日活の映画製作 1923年

 根岸耕一が所長に就任した日活向島撮影所では、松竹蒲田のシステムを真似て、監督によるユニット制度を採用した。田中栄三組、鈴木謙作組、若山治組、溝口健二組、細山喜代松組、大洞元吾組といったユニットが作られたという。また、脚本部も充実させた。

 その他に日活では、「白痴の娘」「故郷」「髑髏の舞」「忘れな草」「三つの魂」「愛慾の悩み」「三人妻」「人間苦」「受難者の群」「血の洗礼」「地獄の舞踏」「毒塵」「夜」「山の悲劇」といった作品や、震災を扱った「大地は揺ぐ」「その日の心」が作られている。

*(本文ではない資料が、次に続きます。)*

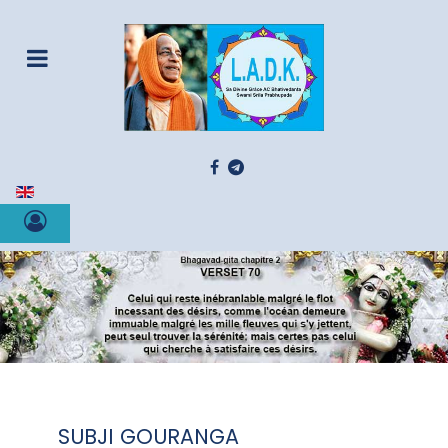
Sélectionnez votre langue
SUBJI GOURANGA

 田中栄三監督の「髑髏の舞」は、修行中の若い僧と町娘と2人を邪魔する妖婦の愛憎ドラマである。日活が舞台の新派から現代劇へ転換した最初の作品と言われる。日活映画改革を試みていた田中栄三の新たな挑戦で、興行的にも大ヒットした。女形の大量離脱により、新劇の舞台協会と提携した第一作であり、岡田嘉子や山田隆弥といった劇団員が出演しており、特に岡田の好演が目立ったという。

 「三人妻」は、尾崎紅葉の愛欲小説を田中栄三自らが脚本化し、三人三様の女の生き方を巧みに描いた。3人の愛人を持っている富豪。女たちは富豪の寵愛を独占しようと競い合い・・・という内容の作品である。